C’est vrai. Il y a là une « anomalie démocratique », comme disent les plus modérés, mais là où la gauche a tort, totalement tort, c’est que c’est à elle-même qu’en revient la faute, et à personne d’autre.
Alors que les électeurs avaient divisé l’Assemblée nationale en trois blocs principaux – les gauches unies du Nouveau Front populaire, puis les partis centristes sur lesquels s’appuie Emmanuel Macron et, enfin, les lepénistes du Rassemblement national – la gauche s’est comportée comme si elle disposait à elle seule d’une majorité parlementaire.
Etrangement, la gauche a confondu majorité relative et majorité absolue et ce n’est pas tout. Elle a également laissé sa composante la plus radicale, La France Insoumise, déclarer qu’elle entendait appliquer « tout son programme » alors même que ce programme commun, hâtivement adopté pour opposer un front uni à l’extrême-droite, était considéré comme complètement irréaliste par les centres et la droite qui n’en voulaient pas.

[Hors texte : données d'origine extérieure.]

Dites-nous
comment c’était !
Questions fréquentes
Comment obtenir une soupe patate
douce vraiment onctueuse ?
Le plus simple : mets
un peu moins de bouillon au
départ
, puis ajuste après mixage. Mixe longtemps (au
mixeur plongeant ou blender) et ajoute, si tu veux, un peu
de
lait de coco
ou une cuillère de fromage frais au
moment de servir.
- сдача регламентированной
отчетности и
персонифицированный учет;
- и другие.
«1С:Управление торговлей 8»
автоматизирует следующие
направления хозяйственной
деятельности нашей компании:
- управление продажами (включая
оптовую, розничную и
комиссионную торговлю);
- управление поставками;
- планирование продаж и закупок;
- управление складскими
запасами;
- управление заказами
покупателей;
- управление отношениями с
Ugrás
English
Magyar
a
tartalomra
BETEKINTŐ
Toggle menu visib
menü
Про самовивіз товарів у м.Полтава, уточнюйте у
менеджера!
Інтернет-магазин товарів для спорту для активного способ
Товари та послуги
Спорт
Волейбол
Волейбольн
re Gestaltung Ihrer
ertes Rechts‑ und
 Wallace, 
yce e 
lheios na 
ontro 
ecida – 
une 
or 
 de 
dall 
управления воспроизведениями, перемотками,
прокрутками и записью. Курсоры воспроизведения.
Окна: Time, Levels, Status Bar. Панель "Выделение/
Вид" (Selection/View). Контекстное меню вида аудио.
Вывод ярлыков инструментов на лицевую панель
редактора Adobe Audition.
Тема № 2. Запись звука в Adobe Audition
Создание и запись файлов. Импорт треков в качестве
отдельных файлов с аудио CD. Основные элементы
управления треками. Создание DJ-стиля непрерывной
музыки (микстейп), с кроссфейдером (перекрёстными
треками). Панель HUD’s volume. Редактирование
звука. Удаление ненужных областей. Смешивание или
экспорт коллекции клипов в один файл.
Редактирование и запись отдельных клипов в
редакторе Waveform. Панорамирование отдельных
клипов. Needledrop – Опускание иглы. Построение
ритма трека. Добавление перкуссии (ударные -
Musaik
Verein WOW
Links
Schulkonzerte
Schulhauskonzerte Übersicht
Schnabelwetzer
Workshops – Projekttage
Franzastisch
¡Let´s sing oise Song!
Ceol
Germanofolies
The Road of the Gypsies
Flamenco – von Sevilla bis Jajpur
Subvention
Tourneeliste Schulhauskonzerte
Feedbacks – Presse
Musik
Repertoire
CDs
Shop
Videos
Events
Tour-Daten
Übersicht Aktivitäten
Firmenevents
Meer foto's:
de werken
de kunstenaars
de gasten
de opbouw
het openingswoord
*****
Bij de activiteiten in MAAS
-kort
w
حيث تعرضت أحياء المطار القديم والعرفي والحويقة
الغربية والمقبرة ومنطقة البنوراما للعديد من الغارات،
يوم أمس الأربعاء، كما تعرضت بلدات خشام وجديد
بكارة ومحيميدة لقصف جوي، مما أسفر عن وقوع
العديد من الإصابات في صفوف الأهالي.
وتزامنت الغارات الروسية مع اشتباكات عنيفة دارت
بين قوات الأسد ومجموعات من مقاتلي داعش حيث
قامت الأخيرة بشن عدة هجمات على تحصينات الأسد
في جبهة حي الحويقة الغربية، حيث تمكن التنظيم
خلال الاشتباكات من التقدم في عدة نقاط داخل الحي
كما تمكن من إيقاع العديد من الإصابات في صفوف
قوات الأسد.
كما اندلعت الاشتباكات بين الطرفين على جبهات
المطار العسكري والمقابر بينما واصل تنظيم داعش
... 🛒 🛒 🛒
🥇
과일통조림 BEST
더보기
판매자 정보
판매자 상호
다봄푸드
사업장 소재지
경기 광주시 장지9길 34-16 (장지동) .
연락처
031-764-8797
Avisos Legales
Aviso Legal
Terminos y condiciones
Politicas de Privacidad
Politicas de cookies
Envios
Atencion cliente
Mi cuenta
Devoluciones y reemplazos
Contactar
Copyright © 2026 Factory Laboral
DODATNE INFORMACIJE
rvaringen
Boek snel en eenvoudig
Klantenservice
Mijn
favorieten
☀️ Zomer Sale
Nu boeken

Au lieu de se chercher les alliés qui lui auraient permis de transformer l’essai en prenant la tête d’une coalition majoritaire, la gauche française s’est ainsi coupée de toutes les forces démocratiques avec lesquelles elle aurait pu composer un gouvernement d’union. Au lieu de définir les mesures prioritaires qu’elle aurait eu le mérite d’impulser, elle a perdu des semaines à accoucher d’un candidat commun au poste de Premier ministre, une parfaite inconnue, plus proche des Insoumis que de la social-démocratie et dont il était clair qu’elle ne trouverait pas de majorité à l’Assemblée nationale.
Il aurait dès lors été surprenant que le Président de la République ne la récuse pas et il importe peu de savoir s’il l’a fait par refus de son programme ou parce que Michel Barnier était plus susceptible qu’elle de réunir une majorité. Sans doute est-ce d’ailleurs pour ces deux raisons à la fois mais le fait est que c’est au chef de l’Etat et pas aux partis politiques, même arrivés en tête, que la Constitution confie le soin de nommer le chef du gouvernement.
Emmanuel Macron n’a donc commis aucun « coup de force ». Il n’est pas non plus vrai qu’il n’ait jamais voulu d’un Premier ministre de gauche. Je pourrai en témoigner le jour venu mais la situation qui s’est créée n’est évidemment pas bonne. Elle est même préoccupante et, plutôt que de brandir son inutile censure, la gauche ferait mieux de trouver un accord avec Michel Barnier sur des objectifs communs afin que ce soit elle et non pas les lepénistes qui mette le Premier ministre sous surveillance. Elle pourrait encore le faire. Elle pourrait encore retourner la situation mais à condition de cesser d’aspirer à la place de gauche la plus puérile du monde.